▶ [REQUIRED WORK] Only the lines that contain the string "into" belong in the answer; pull them from the records.

[Records drawn from a dataset]
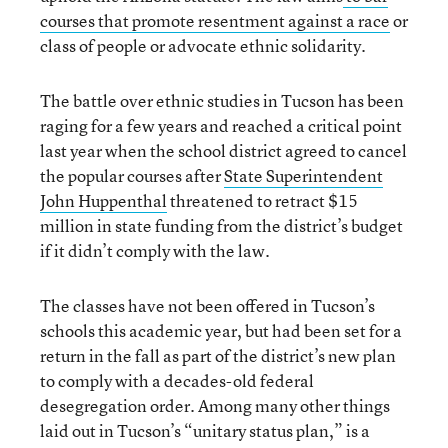
courses that promote resentment against a race
or
class of people or advocate ethnic solidarity.
The battle over ethnic studies in Tucson has been
raging for a few years and reached a critical point
last year when the school district agreed to cancel
the popular courses after
State Superintendent
John Huppenthal
threatened to retract $15
million in state funding from the district’s budget
if it didn’t comply with the law.
The classes have not been offered in Tucson’s
schools this academic year, but had been set for a
return in the fall as part of the district’s new plan
to comply with a decades-old federal
desegregation order. Among many other things
laid out in Tucson’s “unitary status plan,” is a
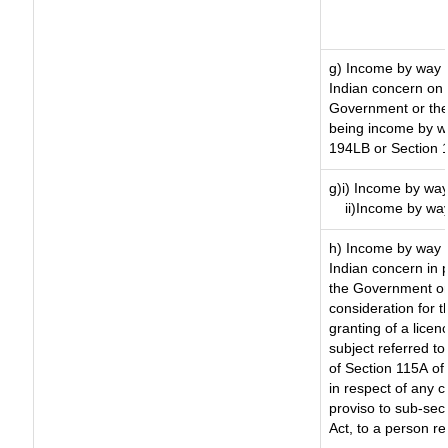
g) Income by way 
Indian concern on
Government or the 
being income by way
194LB or Section 
g)i) Income by way
ii)Income by wa
h) Income by way 
Indian concern in 
the Government or 
consideration for th
granting of a licen
subject referred to 
of Section 115A of 
in respect of any 
proviso to sub-sec
Act, to a person re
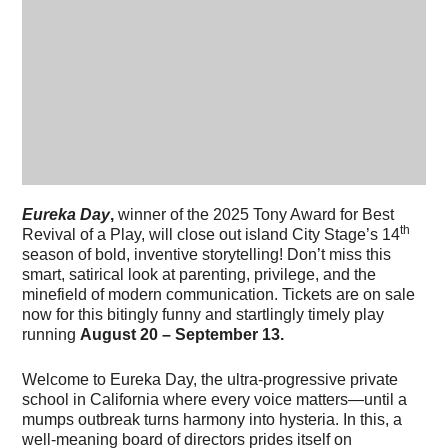
Eureka Day
,
winner of the 2025 Tony Award for Best
th
Revival of a Play, will close out island City Stage’s 14
season of bold, inventive storytelling! Don’t miss this
smart, satirical look at parenting, privilege, and the
minefield of modern communication. Tickets are on sale
now for this bitingly funny and startlingly timely play
running
August 20 – September 13.
Welcome to Eureka Day, the ultra-progressive private
school in California where every voice matters—until a
mumps outbreak turns harmony into hysteria. In this, a
well-meaning board of directors prides itself on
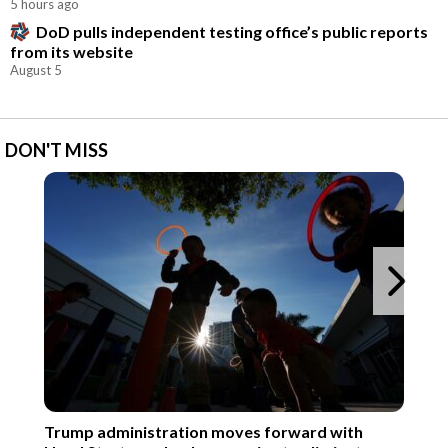
5 hours ago
DoD pulls independent testing office’s public reports
from its website
August 5
DON'T MISS
Ne
Trump administration moves forward with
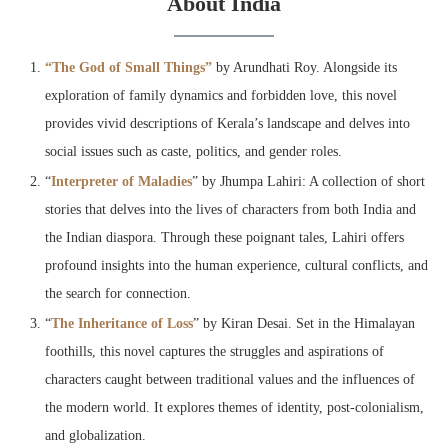
About India
“The God of Small Things”
by Arundhati Roy. Alongside its
exploration of family dynamics and forbidden love, this novel
provides vivid descriptions of Kerala’s landscape and delves into
social issues such as caste, politics, and gender roles.
“
Interpreter of Maladies
” by Jhumpa Lahiri: A collection of short
stories that delves into the lives of characters from both India and
the Indian diaspora. Through these poignant tales, Lahiri offers
profound insights into the human experience, cultural conflicts, and
the search for connection.
“
The Inheritance of Loss
” by Kiran Desai. Set in the Himalayan
foothills, this novel captures the struggles and aspirations of
characters caught between traditional values and the influences of
the modern world. It explores themes of identity, post-colonialism,
and globalization.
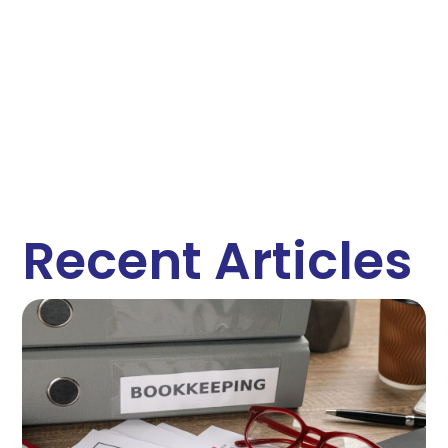
Recent Articles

▶ [ANSWER TO THIS TASK]
mumps outbreak turns harmony into hysteria. In this, a
provides vivid descriptions of Kerala’s landscape and delves into
stories that delves into the lives of characters from both India and
profound insights into the human experience, cultural conflicts, and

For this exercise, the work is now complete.